Peu à peu le soleil s’allume, nous roulions toujours ; nous finîmes pourtant bien par arriver ! Partis le soir à huit heures, nous étions rendus le lendemain à trois heures de l’après-midi à Châlons. Deux mobiles étaient restés en route, l’un qui avait piqué une tête du haut d’un wagon dans une rivière ; l’autre qui s’était brisé la tête au rebord d’un pont. Le reste, après avoir pillé les cahutes et les jardins rencontrés sur la route, aux stations du train, bâillait, les lèvres bouffies de vin et les yeux gros, ou bien jouait, se jetant d’un bout de la voiture à l’autre des tiges d’arbustes et des cages à poulets qu’ils avaient volés.

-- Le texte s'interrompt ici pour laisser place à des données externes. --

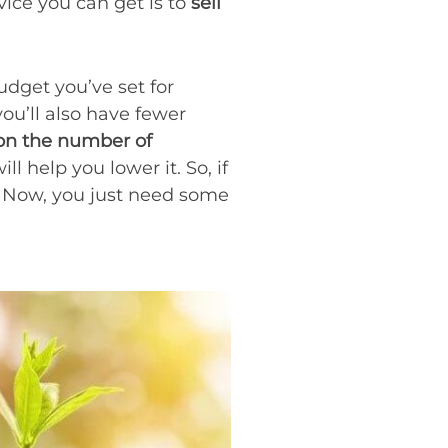
vice you can get is to
sell
udget you’ve set for
 you’ll also have fewer
on the number of
ill help you lower it. So, if
r. Now, you just need some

Le débarquement s’opéra avec le même ordre que le départ. Rien n’était prêt : ni cantine, ni paille, ni manteaux, ni armes, rien, absolument rien. Des tentes seulement pleines de fumier et de poux, quittées à l’instant par des troupes parties à la frontière. Trois jours durant, nous vécûmes au hasard de Mourmelon, mangeant un cervelas un jour, buvant un bol de café au lait un autre, exploités à outrance par les habitants, couchant n’importe comment, sans paille et sans couverture. Tout cela n’était vraiment pas fait pour nous engager à prendre goût au métier qu’on nous infligeait.